#### Given data
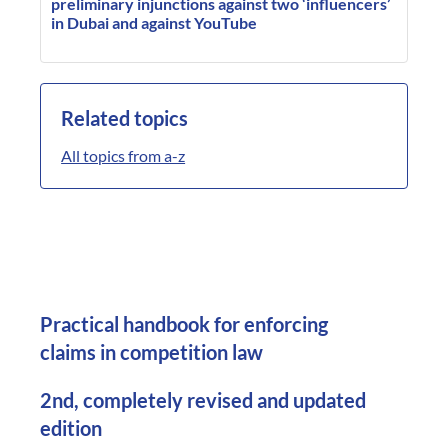
preliminary injunctions against two ‘influencers’
in Dubai and against YouTube
Related topics
All topics from a-z
Practical handbook for enforcing
claims in competition law
2nd, completely revised and updated
edition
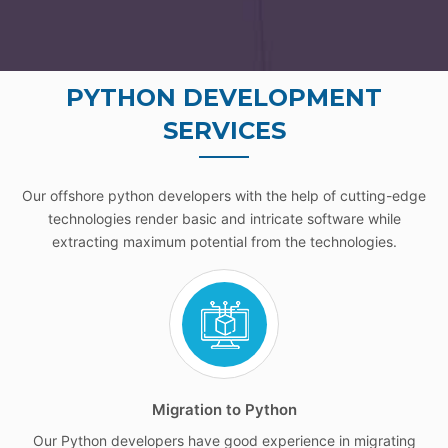
PYTHON DEVELOPMENT
SERVICES
Our offshore python developers with the help of cutting-edge
technologies render basic and intricate software while
extracting maximum potential from the technologies.
Migration to Python
Our Python developers have good experience in migrating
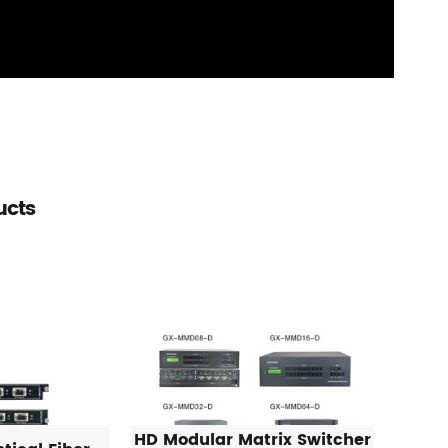
ucts
HD Modular Matrix Switcher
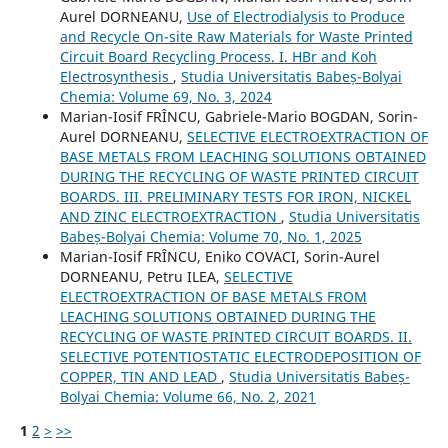
Aurel DORNEANU,
Use of Electrodialysis to Produce
and Recycle On-site Raw Materials for Waste Printed
Circuit Board Recycling Process. I. HBr and Koh
Electrosynthesis
,
Studia Universitatis Babeș-Bolyai
Chemia: Volume 69, No. 3, 2024
Marian-Iosif FRÎNCU, Gabriele-Mario BOGDAN, Sorin-
Aurel DORNEANU,
SELECTIVE ELECTROEXTRACTION OF
BASE METALS FROM LEACHING SOLUTIONS OBTAINED
DURING THE RECYCLING OF WASTE PRINTED CIRCUIT
BOARDS. III. PRELIMINARY TESTS FOR IRON, NICKEL
AND ZINC ELECTROEXTRACTION
,
Studia Universitatis
Babeș-Bolyai Chemia: Volume 70, No. 1, 2025
Marian-Iosif FRÎNCU, Eniko COVACI, Sorin-Aurel
DORNEANU, Petru ILEA,
SELECTIVE
ELECTROEXTRACTION OF BASE METALS FROM
LEACHING SOLUTIONS OBTAINED DURING THE
RECYCLING OF WASTE PRINTED CIRCUIT BOARDS. II.
SELECTIVE POTENTIOSTATIC ELECTRODEPOSITION OF
COPPER, TIN AND LEAD
,
Studia Universitatis Babeș-
Bolyai Chemia: Volume 66, No. 2, 2021
1
2
>
>>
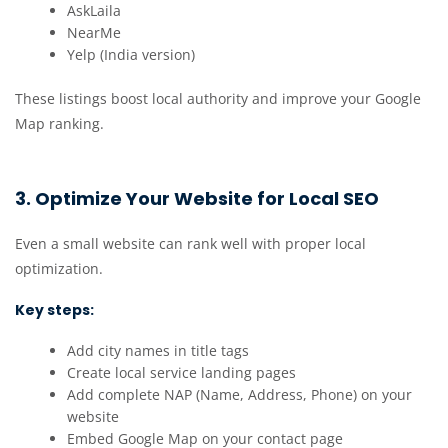
AskLaila
NearMe
Yelp (India version)
These listings boost local authority and improve your Google
Map ranking.
3. Optimize Your Website for Local SEO
Even a small website can rank well with proper local
optimization.
Key steps:
Add city names in title tags
Create local service landing pages
Add complete NAP (Name, Address, Phone) on your
website
Embed Google Map on your contact page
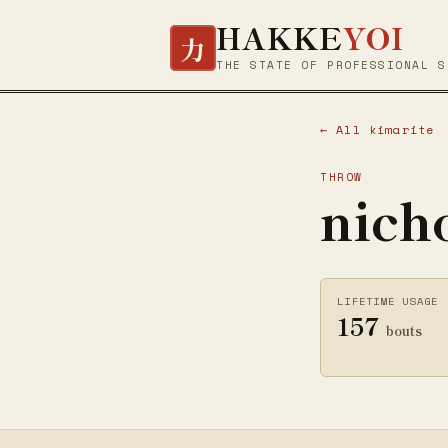
HAKKE
YOI
力
THE STATE OF PROFESSIONAL S
← All kimarite
THROW
nich
LIFETIME USAGE
157
bouts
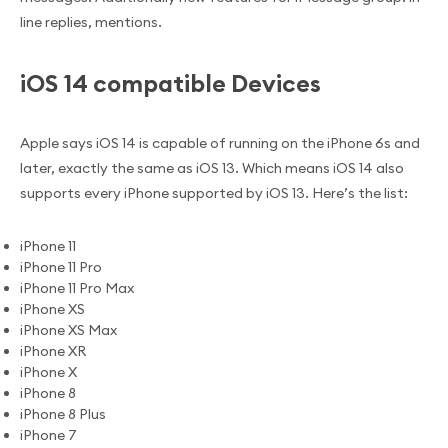
line replies, mentions.
iOS 14 compatible Devices
Apple says iOS 14 is capable of running on the iPhone 6s and
later, exactly the same as iOS 13. Which means iOS 14 also
supports every iPhone supported by iOS 13. Here’s the list:
iPhone 11
iPhone 11 Pro
iPhone 11 Pro Max
iPhone XS
iPhone XS Max
iPhone XR
iPhone X
iPhone 8
iPhone 8 Plus
iPhone 7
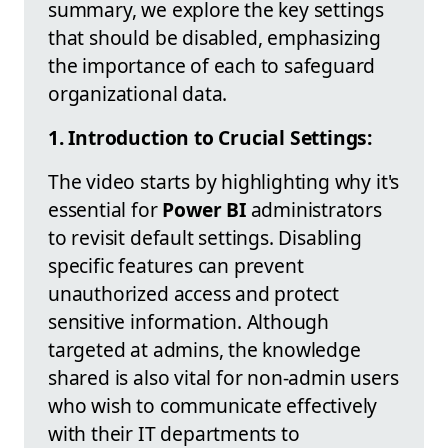
summary, we explore the key settings
that should be disabled, emphasizing
the importance of each to safeguard
organizational data.
1. Introduction to Crucial Settings:
The video starts by highlighting why it's
essential for
Power BI
administrators
to revisit default settings. Disabling
specific features can prevent
unauthorized access and protect
sensitive information. Although
targeted at admins, the knowledge
shared is also vital for non-admin users
who wish to communicate effectively
with their IT departments to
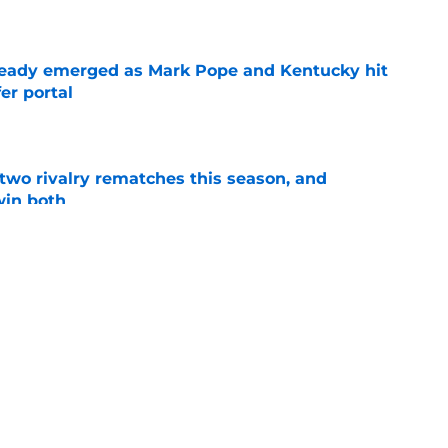
e
eady emerged as Mark Pope and Kentucky hit
er portal
e
 two rivalry rematches this season, and
win both
e
 back time to Kentucky's last championship in
al
e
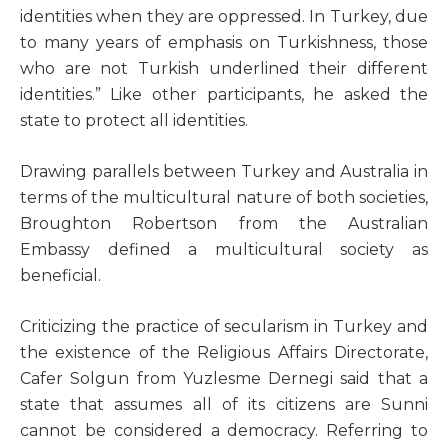
identities when they are oppressed. In Turkey, due
to many years of emphasis on Turkishness, those
who are not Turkish underlined their different
identities.” Like other participants, he asked the
state to protect all identities.
Drawing parallels between Turkey and Australia in
terms of the multicultural nature of both societies,
Broughton Robertson from the Australian
Embassy defined a multicultural society as
beneficial.
Criticizing the practice of secularism in Turkey and
the existence of the Religious Affairs Directorate,
Cafer Solgun from Yuzlesme Dernegi said that a
state that assumes all of its citizens are Sunni
cannot be considered a democracy. Referring to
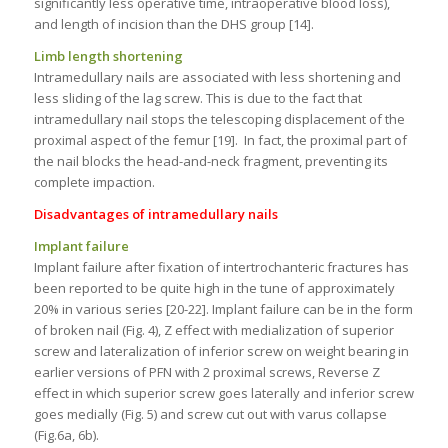
significantly less operative time, intraoperative blood loss),
and length of incision than the DHS group [14].
Limb length shortening
Intramedullary nails are associated with less shortening and
less sliding of the lag screw. This is due to the fact that
intramedullary nail stops the telescoping displacement of the
proximal aspect of the femur [19]. In fact, the proximal part of
the nail blocks the head-and-neck fragment, preventing its
complete impaction.
Disadvantages of intramedullary nails
Implant failure
Implant failure after fixation of intertrochanteric fractures has
been reported to be quite high in the tune of approximately
20% in various series [20-22]. Implant failure can be in the form
of broken nail (Fig. 4), Z effect with medialization of superior
screw and lateralization of inferior screw on weight bearing in
earlier versions of PFN with 2 proximal screws, Reverse Z
effect in which superior screw goes laterally and inferior screw
goes medially (Fig. 5) and screw cut out with varus collapse
(Fig.6a, 6b).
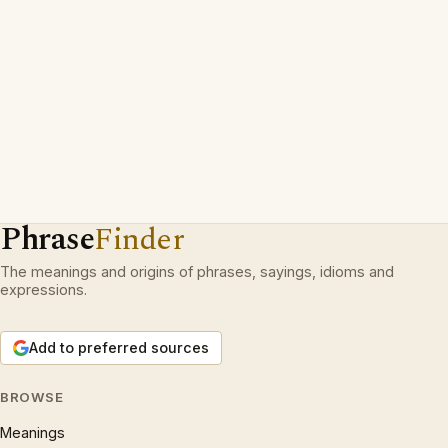
Phrase
Finder
The meanings and origins of phrases, sayings, idioms and
expressions.
Add to preferred sources
BROWSE
Meanings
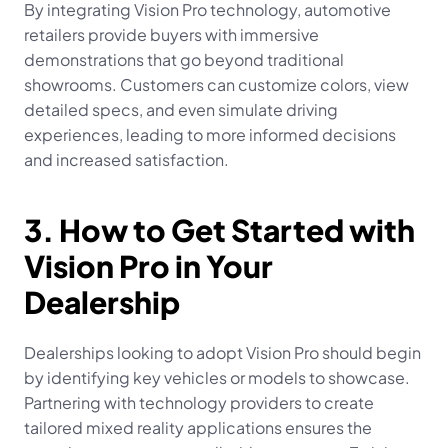
By integrating Vision Pro technology, automotive 
retailers provide buyers with immersive 
demonstrations that go beyond traditional 
showrooms. Customers can customize colors, view 
detailed specs, and even simulate driving 
experiences, leading to more informed decisions 
and increased satisfaction.
3. How to Get Started with 
Vision Pro in Your 
Dealership
Dealerships looking to adopt Vision Pro should begin 
by identifying key vehicles or models to showcase. 
Partnering with technology providers to create 
tailored mixed reality applications ensures the 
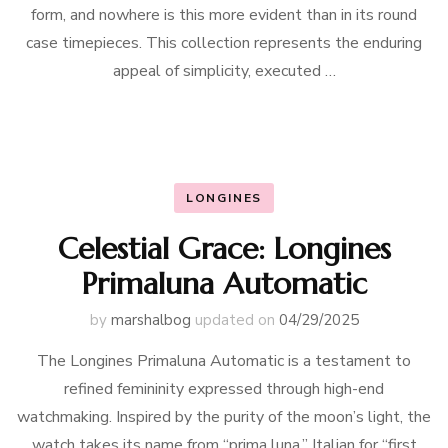
form, and nowhere is this more evident than in its round
case timepieces. This collection represents the enduring
appeal of simplicity, executed …
LONGINES
Celestial Grace: Longines
Primaluna Automatic
by
marshalbog
updated on
04/29/2025
The Longines Primaluna Automatic is a testament to
refined femininity expressed through high-end
watchmaking. Inspired by the purity of the moon’s light, the
watch takes its name from “prima luna,” Italian for “first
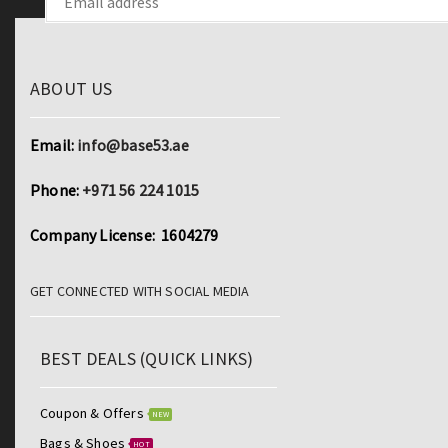
ABOUT US
Email:
info@base53.ae
Phone:
+971 56 224 1015
Company License: 1604279
GET CONNECTED WITH SOCIAL MEDIA
BEST DEALS (QUICK LINKS)
Coupon & Offers
NEW
Bags & Shoes
HOT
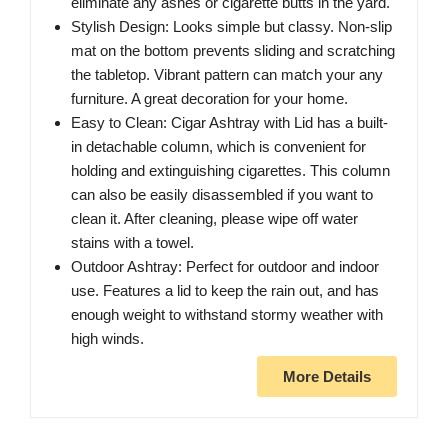
eliminate any ashes or cigarette butts in the yard.
Stylish Design: Looks simple but classy. Non-slip
mat on the bottom prevents sliding and scratching
the tabletop. Vibrant pattern can match your any
furniture. A great decoration for your home.
Easy to Clean: Cigar Ashtray with Lid has a built-
in detachable column, which is convenient for
holding and extinguishing cigarettes. This column
can also be easily disassembled if you want to
clean it. After cleaning, please wipe off water
stains with a towel.
Outdoor Ashtray: Perfect for outdoor and indoor
use. Features a lid to keep the rain out, and has
enough weight to withstand stormy weather with
high winds.
More Details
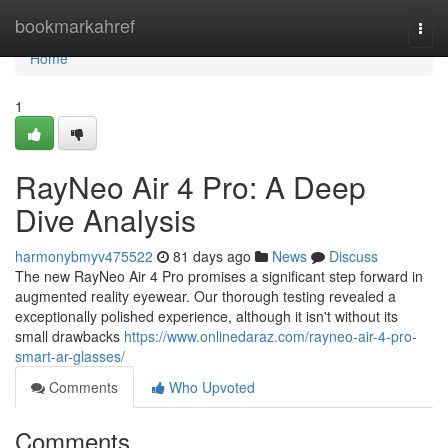
Home
bookmarkahref
Togg
navi
Home
1
RayNeo Air 4 Pro: A Deep
Dive Analysis
harmonybmyv475522
81 days ago
News
Discuss
The new RayNeo Air 4 Pro promises a significant step forward in
augmented reality eyewear. Our thorough testing revealed a
exceptionally polished experience, although it isn't without its
small drawbacks
https://www.onlinedaraz.com/rayneo-air-4-pro-
smart-ar-glasses/
Comments
Who Upvoted
Comments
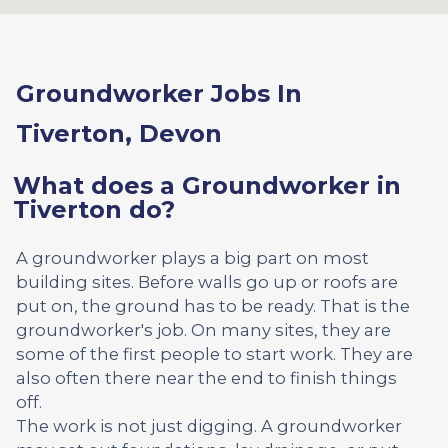
Groundworker Jobs In
Tiverton, Devon
What does a Groundworker in
Tiverton do?
A groundworker plays a big part on most
building sites. Before walls go up or roofs are
put on, the ground has to be ready. That is the
groundworker's job. On many sites, they are
some of the first people to start work. They are
also often there near the end to finish things
off.
The work is not just digging. A groundworker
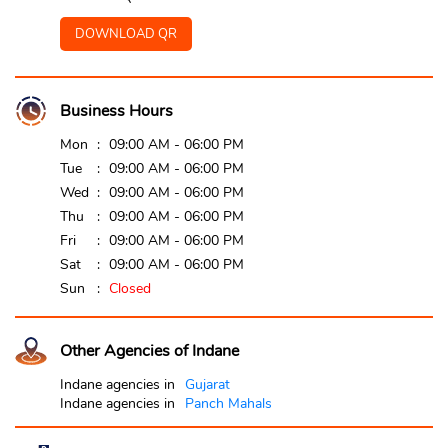
DOWNLOAD QR
Business Hours
Mon
09:00 AM - 06:00 PM
Tue
09:00 AM - 06:00 PM
Wed
09:00 AM - 06:00 PM
Thu
09:00 AM - 06:00 PM
Fri
09:00 AM - 06:00 PM
Sat
09:00 AM - 06:00 PM
Sun
Closed
Other Agencies of Indane
Indane agencies in
Gujarat
Indane agencies in
Panch Mahals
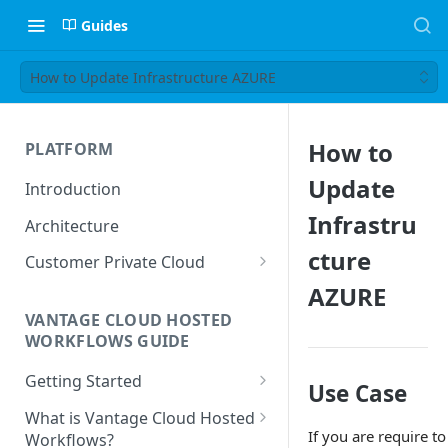
Guides
How to Update Infrastructure AZURE
How to
PLATFORM
Update
Introduction
Infrastru
Architecture
cture
Customer Private Cloud
AZURE
Amazon Web Services
VANTAGE CLOUD HOSTED
Google Cloud Platform
WORKFLOWS GUIDE
Microsoft Azure
Getting Started
Use Case
Prerequisites
What is Vantage Cloud Hosted
If you are require t
Workflows?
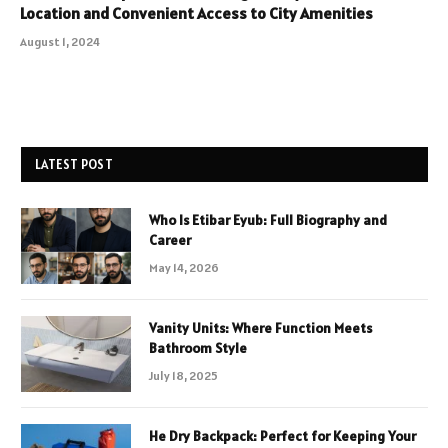
Location and Convenient Access to City Amenities
August 1, 2024
LATEST POST
Who Is Etibar Eyub: Full Biography and
Career
May 14, 2026
Vanity Units: Where Function Meets
Bathroom Style
July 18, 2025
He Dry Backpack: Perfect for Keeping Your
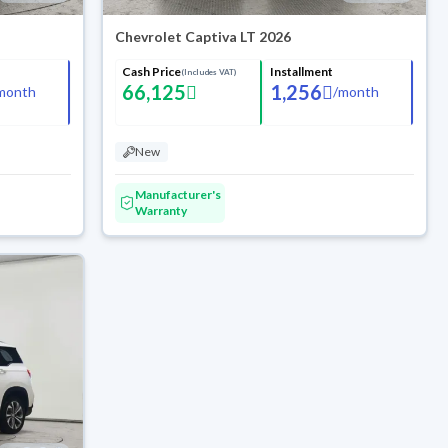
Chevrolet Captiva LT 2026
Cash Price
Installment
(Includes VAT)
66,125
1,256
month
/
month
New
Manufacturer's
Warranty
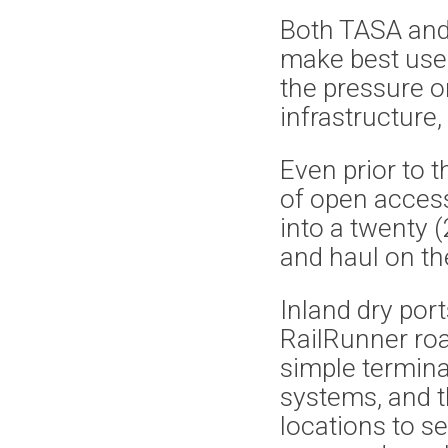
Both TASA and
make best use o
the pressure o
infrastructure,
Even prior to 
of open acces
into a twenty 
and haul on the
Inland dry po
RailRunner roa
simple termina
systems, and t
locations to s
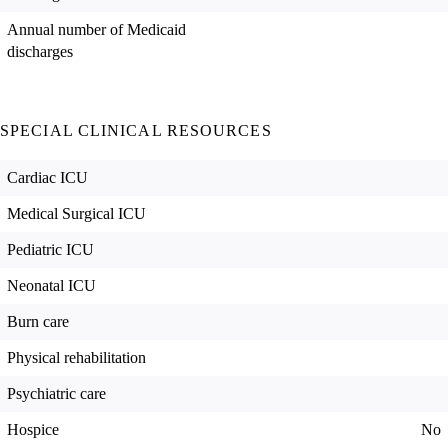
Annual number of Medicaid
discharges
SPECIAL CLINICAL RESOURCES
Cardiac ICU
Medical Surgical ICU
Pediatric ICU
Neonatal ICU
Burn care
Physical rehabilitation
Psychiatric care
Hospice
No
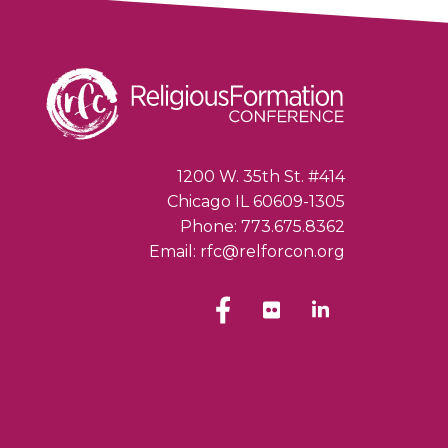
1200 W. 35th St. #414
Chicago IL 60609-1305
Phone: 773.675.8362
Email: rfc@relforcon.org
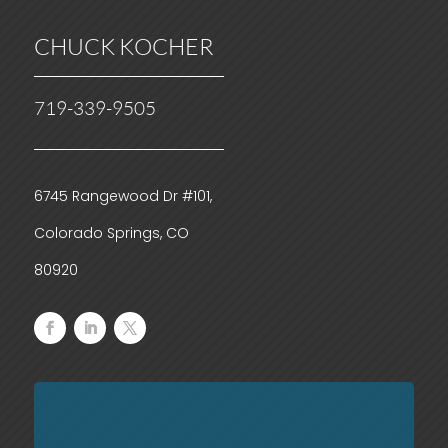
CHUCK KOCHER
719-339-9505
6745 Rangewood Dr #101,
Colorado Springs, CO
80920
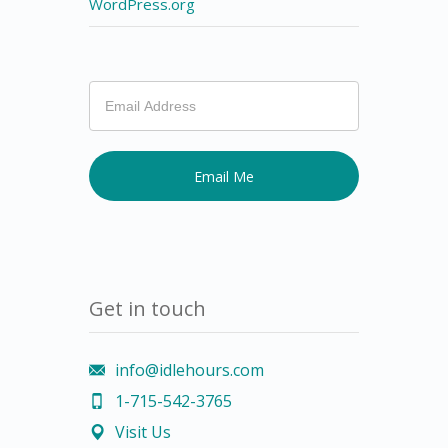
WordPress.org
If
you
are
human,
leave
this
field
blank.
Get in touch
info@idlehours.com
1-715-542-3765
Visit Us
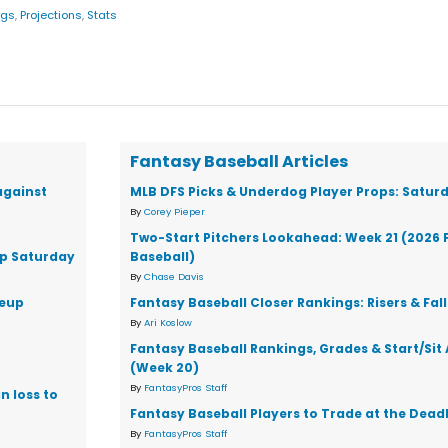
ngs
,
Projections
,
Stats
Fantasy Baseball Articles
against
MLB DFS Picks & Underdog Player Props: Saturd
By
Corey Pieper
Two-Start Pitchers Lookahead: Week 21 (2026 
up Saturday
Baseball)
By
Chase Davis
neup
Fantasy Baseball Closer Rankings: Risers & Fal
By
Ari Koslow
Fantasy Baseball Rankings, Grades & Start/Sit
(Week 20)
By
FantasyPros Staff
n loss to
Fantasy Baseball Players to Trade at the Dead
By
FantasyPros Staff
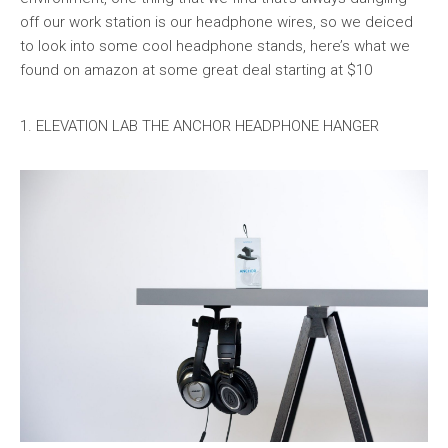
off our work station is our headphone wires, so we deiced
to look into some cool headphone stands, here’s what we
found on amazon at some great deal starting at $10
1. ELEVATION LAB THE ANCHOR HEADPHONE HANGER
########
_Work order_.
From the first line of the entries above down to the line holding "iOS 14 compatible Devices", quote each line exactly and nothing else, skipping pictures.

_Solution to this exercise_.
preliminary injunctions against two ‘influencers’
in Dubai and against YouTube
Related topics
All topics from a-z
Practical handbook for enforcing
claims in competition law
2nd, completely revised and updated
edition
PYTHON DEVELOPMENT
SERVICES
Our offshore python developers with the help of cutting-edge
technologies render basic and intricate software while
extracting maximum potential from the technologies.
Migration to Python
Our Python developers have good experience in migrating
ucts
HD Modular Matrix Switcher
Aurel DORNEANU,
Use of Electrodialysis to Produce
and Recycle On-site Raw Materials for Waste Printed
Circuit Board Recycling Process. I. HBr and Koh
Electrosynthesis
,
Studia Universitatis Babeș-Bolyai
Chemia: Volume 69, No. 3, 2024
Marian-Iosif FRÎNCU, Gabriele-Mario BOGDAN, Sorin-
Aurel DORNEANU,
SELECTIVE ELECTROEXTRACTION OF
BASE METALS FROM LEACHING SOLUTIONS OBTAINED
DURING THE RECYCLING OF WASTE PRINTED CIRCUIT
BOARDS. III. PRELIMINARY TESTS FOR IRON, NICKEL
AND ZINC ELECTROEXTRACTION
,
Studia Universitatis
Babeș-Bolyai Chemia: Volume 70, No. 1, 2025
Marian-Iosif FRÎNCU, Eniko COVACI, Sorin-Aurel
DORNEANU, Petru ILEA,
SELECTIVE
ELECTROEXTRACTION OF BASE METALS FROM
LEACHING SOLUTIONS OBTAINED DURING THE
RECYCLING OF WASTE PRINTED CIRCUIT BOARDS. II.
SELECTIVE POTENTIOSTATIC ELECTRODEPOSITION OF
COPPER, TIN AND LEAD
,
Studia Universitatis Babeș-
Bolyai Chemia: Volume 66, No. 2, 2021
1
2
>
>>
AskLaila
NearMe
Yelp (India version)
These listings boost local authority and improve your Google
Map ranking.
3. Optimize Your Website for Local SEO
Even a small website can rank well with proper local
optimization.
Key steps:
Add city names in title tags
Create local service landing pages
Add complete NAP (Name, Address, Phone) on your
website
Embed Google Map on your contact page
HAKKE
YOI
力
THE STATE OF PROFESSIONAL S
← All kimarite
THROW
nich
LIFETIME USAGE
157
bouts
line replies, mentions.
iOS 14 compatible Devices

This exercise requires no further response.